June 8, 2026 Jordan Ruimy

Chris Aronson, former distribution chief at Paramount and 20th Century Fox, speaking to The Wrap, is expressing excitement at the success of “Backrooms” and “Obsession.” He sees the emergence of Kane Parsons and Curry Barker as a “moment analogous to the launch of the American New Wave” which kicked off in 1967 with the releases of Arthur Penn’s “Bonnie and Clyde” and Mike Nichols’ “The Graduate.”

He’s not the only one making such comparisons. Producers Jason Blum and James Wan opened the Produced By conference last Saturday with an optimistic assessment of the film industry’s future. Both argued that the horror genre, and now these new creative voices online are helping to revitalize Hollywood.

Wan and Blum pointed to the breakout success of recent horror hits—“Obsession” and “Backrooms”—as evidence that audiences are returning to theaters for original, low-budget genre films. Blum framed the moment in cultural terms, arguing that there is “almost this feeling of the ’70s” emerging again. Wan added that horror is “saving our industry.”

Warner Bros.

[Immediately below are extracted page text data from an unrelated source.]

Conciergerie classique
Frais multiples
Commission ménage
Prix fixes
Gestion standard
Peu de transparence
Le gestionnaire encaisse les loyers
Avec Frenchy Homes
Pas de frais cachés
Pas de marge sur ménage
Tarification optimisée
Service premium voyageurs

Pictures chief Mike De Luca reinforced the comparison, drawing a direct parallel between today’s horror and YouTube-bred filmmakers and the auteur movement of the 1970s.

“A little bit like the 70s, I would say the writer-director is the star again, which I think is fantastic,” he said.

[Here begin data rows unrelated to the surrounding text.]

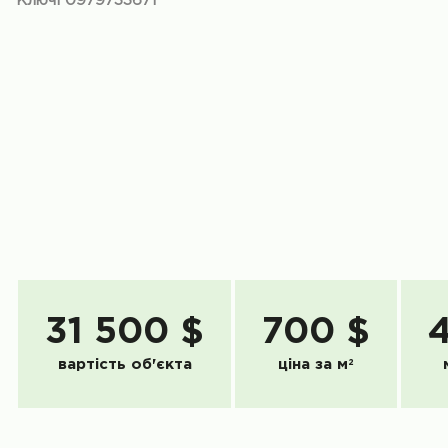
Ключі 0979733671
31 500 $
700 $
вартість об'єкта
ціна за м
2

No, I’m not ready to declare that we’re witnessing another 1974. “Backrooms” and “Obsession” may have had groundbreaking rollouts, but they are nowhere near as great as “The Graduate” or “Bonnie and Clyde.” That said, they may still stand as defining examples of a shift that has been building for over a decade: Gen Z, and the slightly older generation before them, will go to movie theaters when a film feels like it was made for them—particularly in the horror genre—rather than simply marketed at them.

So how did we get here?

When looking at some of the most important film movements in American cinema, one has to start with the “New Hollywood” movement of the late 1960s and 1970s. Influenced by European art cinema and the social upheavals of the era, it ushered in a period of director-driven storytelling, moral ambiguity, and a challenge to established studio conventions.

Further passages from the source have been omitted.